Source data

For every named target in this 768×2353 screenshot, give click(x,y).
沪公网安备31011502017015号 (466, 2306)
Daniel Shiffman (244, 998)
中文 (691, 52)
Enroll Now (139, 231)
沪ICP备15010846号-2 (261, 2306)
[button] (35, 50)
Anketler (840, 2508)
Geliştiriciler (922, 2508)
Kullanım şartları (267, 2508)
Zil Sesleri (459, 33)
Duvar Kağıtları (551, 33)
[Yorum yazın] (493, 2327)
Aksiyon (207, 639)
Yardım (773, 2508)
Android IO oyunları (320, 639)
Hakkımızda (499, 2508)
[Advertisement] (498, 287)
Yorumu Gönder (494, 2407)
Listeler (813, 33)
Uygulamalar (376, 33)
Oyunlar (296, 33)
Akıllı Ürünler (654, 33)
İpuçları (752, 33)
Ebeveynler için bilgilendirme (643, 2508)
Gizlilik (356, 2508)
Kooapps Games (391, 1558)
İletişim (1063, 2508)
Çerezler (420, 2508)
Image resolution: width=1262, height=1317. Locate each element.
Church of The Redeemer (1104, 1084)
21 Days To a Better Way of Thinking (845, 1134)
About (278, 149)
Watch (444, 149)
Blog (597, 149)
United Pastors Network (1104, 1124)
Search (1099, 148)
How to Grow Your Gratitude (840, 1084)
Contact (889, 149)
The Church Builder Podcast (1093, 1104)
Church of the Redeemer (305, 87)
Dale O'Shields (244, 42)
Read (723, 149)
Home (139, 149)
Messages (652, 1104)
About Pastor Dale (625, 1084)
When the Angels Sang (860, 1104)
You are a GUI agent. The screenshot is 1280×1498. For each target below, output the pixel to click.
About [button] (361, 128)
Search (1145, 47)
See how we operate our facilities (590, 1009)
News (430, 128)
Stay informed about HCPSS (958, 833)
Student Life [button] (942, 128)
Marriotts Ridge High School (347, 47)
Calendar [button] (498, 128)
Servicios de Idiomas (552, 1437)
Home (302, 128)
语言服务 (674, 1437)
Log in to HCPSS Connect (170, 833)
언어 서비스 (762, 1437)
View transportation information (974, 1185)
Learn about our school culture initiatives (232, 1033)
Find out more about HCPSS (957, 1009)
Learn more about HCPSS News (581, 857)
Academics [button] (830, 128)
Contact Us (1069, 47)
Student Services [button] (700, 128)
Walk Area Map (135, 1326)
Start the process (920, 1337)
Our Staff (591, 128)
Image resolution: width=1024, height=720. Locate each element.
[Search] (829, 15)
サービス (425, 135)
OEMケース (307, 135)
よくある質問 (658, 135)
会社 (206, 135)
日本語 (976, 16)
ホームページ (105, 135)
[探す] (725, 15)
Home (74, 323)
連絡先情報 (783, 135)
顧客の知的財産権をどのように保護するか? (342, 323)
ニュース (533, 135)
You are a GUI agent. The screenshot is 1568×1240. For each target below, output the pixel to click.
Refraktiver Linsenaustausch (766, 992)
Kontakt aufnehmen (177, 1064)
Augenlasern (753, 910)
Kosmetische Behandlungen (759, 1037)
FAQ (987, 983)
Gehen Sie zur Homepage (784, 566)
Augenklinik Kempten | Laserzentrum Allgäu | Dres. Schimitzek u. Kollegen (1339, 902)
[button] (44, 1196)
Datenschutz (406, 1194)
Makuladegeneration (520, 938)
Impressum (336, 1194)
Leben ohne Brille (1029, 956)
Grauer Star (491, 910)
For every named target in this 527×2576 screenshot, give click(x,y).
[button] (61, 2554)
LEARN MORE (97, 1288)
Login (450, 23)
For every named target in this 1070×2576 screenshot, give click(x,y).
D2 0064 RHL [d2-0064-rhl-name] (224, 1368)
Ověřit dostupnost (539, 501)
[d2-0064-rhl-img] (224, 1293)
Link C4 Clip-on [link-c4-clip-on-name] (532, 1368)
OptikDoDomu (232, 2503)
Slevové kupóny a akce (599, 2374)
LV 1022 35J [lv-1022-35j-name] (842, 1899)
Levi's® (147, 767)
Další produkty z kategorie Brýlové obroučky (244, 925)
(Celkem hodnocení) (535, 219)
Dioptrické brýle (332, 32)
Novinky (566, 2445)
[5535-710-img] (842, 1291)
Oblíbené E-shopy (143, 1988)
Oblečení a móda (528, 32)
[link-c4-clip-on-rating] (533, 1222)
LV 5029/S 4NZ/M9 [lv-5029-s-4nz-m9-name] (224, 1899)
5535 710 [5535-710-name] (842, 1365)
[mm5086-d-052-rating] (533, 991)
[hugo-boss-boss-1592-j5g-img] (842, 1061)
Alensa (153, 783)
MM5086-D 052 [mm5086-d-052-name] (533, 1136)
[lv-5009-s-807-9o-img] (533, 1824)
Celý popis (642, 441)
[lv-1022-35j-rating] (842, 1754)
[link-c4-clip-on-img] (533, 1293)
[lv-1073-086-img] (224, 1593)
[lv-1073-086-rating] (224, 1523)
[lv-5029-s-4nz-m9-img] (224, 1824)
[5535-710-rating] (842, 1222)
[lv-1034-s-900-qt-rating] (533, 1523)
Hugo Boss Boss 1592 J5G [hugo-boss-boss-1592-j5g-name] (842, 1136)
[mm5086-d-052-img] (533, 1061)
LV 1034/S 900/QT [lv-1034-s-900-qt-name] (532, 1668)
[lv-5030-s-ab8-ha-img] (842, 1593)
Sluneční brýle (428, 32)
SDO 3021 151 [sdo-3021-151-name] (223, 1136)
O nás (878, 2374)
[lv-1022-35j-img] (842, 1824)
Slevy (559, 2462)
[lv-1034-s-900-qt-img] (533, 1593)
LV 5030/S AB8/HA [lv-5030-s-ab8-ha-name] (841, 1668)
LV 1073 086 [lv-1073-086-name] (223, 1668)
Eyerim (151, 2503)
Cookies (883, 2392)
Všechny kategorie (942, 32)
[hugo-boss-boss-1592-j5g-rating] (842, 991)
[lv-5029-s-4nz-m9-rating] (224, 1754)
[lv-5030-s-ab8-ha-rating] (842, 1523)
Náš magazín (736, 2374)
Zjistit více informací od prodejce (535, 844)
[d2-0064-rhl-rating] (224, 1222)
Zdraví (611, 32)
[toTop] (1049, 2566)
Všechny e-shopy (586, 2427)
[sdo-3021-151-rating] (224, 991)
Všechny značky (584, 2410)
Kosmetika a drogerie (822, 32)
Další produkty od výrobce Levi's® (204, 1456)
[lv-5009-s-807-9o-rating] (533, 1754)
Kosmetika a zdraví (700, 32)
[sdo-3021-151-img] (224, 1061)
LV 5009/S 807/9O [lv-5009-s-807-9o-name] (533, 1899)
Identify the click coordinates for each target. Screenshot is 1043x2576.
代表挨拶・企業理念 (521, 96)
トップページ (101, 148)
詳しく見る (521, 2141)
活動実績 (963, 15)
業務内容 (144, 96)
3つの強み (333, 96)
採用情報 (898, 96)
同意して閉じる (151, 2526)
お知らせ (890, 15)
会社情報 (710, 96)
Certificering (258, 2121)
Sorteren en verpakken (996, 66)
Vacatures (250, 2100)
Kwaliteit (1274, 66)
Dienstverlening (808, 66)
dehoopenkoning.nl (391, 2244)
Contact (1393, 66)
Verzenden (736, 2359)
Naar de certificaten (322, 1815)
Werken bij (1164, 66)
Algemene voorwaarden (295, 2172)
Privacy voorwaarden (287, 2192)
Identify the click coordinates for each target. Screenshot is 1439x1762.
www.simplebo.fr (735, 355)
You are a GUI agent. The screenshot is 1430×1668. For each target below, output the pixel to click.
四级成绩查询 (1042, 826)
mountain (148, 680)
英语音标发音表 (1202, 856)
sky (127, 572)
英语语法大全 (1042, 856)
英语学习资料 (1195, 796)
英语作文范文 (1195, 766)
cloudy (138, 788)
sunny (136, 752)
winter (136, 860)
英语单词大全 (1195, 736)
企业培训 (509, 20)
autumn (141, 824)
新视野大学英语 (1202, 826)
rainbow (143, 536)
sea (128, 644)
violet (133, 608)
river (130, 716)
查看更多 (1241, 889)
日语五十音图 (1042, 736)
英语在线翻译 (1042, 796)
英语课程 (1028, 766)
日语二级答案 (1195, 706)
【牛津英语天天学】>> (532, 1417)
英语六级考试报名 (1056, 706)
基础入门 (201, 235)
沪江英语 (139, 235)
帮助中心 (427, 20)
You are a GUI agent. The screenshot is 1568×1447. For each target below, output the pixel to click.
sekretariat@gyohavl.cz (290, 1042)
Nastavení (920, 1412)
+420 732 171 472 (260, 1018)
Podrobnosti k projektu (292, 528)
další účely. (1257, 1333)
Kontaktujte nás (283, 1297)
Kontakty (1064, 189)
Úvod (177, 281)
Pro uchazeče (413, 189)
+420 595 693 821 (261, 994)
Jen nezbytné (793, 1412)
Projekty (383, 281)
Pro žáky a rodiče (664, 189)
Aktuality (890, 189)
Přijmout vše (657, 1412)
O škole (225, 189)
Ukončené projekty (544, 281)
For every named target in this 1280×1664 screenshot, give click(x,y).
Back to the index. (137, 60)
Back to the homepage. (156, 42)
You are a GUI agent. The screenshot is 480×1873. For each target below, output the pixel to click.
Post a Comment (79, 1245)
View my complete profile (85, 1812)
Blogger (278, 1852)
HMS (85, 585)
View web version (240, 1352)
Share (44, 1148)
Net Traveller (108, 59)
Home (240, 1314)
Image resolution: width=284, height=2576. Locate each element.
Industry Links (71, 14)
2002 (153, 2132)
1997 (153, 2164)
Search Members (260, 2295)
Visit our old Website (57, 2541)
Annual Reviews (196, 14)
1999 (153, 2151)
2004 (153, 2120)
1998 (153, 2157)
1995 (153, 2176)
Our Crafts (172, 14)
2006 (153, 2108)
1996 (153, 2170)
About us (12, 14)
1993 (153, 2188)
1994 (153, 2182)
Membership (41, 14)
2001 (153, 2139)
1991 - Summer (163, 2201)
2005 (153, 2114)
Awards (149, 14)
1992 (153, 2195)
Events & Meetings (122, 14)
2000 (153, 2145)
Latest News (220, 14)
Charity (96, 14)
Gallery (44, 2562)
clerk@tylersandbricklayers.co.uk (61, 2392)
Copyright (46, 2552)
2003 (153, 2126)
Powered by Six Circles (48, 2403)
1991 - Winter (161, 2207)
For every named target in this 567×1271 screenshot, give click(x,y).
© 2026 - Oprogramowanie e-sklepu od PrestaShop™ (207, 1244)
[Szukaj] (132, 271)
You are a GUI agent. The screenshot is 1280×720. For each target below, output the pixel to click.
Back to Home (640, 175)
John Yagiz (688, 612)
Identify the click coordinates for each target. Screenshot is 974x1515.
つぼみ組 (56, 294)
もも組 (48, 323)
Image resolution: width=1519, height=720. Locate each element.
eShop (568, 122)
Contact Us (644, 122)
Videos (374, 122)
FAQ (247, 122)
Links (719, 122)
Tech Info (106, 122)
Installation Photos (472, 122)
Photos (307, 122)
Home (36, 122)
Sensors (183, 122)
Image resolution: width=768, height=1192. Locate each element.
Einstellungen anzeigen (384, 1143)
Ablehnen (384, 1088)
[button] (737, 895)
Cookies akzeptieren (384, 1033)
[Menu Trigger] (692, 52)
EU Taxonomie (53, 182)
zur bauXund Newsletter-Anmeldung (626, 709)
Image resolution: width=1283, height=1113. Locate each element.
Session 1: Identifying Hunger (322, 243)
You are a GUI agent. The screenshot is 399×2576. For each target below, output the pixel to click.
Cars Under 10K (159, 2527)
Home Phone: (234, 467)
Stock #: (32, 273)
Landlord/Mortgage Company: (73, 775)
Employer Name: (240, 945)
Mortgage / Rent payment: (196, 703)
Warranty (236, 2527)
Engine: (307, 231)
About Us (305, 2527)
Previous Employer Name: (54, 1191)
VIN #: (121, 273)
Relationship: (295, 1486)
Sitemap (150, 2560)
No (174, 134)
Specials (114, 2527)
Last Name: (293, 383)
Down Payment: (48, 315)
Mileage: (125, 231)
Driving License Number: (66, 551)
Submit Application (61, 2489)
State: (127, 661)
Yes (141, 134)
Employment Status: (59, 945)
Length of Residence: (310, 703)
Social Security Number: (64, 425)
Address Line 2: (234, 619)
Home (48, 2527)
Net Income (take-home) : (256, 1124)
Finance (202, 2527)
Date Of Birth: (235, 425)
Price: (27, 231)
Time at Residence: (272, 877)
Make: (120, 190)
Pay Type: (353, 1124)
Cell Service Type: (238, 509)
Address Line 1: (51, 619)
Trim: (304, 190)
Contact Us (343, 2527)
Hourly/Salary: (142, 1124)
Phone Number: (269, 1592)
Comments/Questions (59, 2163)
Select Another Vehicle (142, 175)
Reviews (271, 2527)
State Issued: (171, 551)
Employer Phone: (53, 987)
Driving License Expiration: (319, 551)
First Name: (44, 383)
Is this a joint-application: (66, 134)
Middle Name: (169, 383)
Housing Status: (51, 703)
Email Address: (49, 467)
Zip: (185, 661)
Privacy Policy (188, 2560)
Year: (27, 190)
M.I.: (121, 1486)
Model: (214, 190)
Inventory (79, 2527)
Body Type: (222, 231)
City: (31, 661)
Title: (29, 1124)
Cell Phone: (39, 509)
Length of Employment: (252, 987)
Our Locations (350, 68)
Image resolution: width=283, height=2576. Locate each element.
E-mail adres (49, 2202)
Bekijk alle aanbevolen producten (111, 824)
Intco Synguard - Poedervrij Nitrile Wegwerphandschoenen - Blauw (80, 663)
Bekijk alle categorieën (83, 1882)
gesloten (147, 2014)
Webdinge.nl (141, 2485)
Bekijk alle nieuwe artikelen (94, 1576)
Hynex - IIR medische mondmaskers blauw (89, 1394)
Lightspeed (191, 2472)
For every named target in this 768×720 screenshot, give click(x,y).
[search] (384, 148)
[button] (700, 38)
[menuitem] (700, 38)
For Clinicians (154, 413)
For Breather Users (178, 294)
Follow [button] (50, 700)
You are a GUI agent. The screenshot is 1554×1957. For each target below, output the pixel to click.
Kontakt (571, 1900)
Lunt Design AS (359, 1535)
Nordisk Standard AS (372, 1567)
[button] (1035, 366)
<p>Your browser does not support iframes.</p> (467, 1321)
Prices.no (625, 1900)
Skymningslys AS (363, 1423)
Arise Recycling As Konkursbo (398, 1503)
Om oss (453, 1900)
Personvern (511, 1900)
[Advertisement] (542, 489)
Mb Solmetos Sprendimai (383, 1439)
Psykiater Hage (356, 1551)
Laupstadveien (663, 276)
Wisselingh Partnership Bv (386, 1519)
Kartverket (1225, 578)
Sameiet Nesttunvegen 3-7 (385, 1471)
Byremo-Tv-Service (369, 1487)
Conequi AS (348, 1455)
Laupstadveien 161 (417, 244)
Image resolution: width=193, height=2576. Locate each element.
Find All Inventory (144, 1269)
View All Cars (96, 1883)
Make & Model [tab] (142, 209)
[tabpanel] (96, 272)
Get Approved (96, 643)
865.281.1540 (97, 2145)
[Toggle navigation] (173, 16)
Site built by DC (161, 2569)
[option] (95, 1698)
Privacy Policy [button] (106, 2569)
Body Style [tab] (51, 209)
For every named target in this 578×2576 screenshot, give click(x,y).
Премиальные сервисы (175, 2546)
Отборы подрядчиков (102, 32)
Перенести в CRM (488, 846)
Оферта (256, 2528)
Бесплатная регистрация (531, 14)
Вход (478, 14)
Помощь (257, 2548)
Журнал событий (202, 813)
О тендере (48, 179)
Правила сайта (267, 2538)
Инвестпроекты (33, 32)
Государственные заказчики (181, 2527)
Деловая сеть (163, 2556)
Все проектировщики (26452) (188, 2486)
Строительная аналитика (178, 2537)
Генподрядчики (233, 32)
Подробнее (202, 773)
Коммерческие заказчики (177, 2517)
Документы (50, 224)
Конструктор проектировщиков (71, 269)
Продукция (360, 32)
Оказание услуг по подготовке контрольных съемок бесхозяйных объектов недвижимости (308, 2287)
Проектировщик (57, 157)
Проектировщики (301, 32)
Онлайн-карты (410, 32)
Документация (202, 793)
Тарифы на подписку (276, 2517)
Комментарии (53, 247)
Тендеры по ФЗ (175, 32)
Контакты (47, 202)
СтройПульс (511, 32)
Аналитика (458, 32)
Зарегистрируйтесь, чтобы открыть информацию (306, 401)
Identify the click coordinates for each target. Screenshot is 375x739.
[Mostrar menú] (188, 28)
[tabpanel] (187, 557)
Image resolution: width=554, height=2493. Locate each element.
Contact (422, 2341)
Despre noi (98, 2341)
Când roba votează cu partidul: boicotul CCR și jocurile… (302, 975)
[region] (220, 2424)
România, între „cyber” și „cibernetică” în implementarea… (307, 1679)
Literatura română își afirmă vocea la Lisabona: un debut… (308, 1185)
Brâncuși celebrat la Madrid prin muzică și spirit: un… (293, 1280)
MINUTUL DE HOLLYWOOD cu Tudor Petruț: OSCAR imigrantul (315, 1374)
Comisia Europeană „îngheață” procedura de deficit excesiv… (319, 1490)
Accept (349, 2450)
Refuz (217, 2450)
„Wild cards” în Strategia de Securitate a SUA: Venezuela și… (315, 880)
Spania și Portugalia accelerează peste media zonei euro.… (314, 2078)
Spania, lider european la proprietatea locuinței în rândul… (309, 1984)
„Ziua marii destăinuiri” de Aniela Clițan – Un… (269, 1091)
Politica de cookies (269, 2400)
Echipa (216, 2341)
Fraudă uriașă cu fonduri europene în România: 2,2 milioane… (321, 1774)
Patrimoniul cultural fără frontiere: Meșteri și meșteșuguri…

Instructions for the task = The word to find is "Mortgage". Copy every line of the records that holds it.

Solution =
Landlord/Mortgage Company: (73, 775)
Mortgage / Rent payment: (196, 703)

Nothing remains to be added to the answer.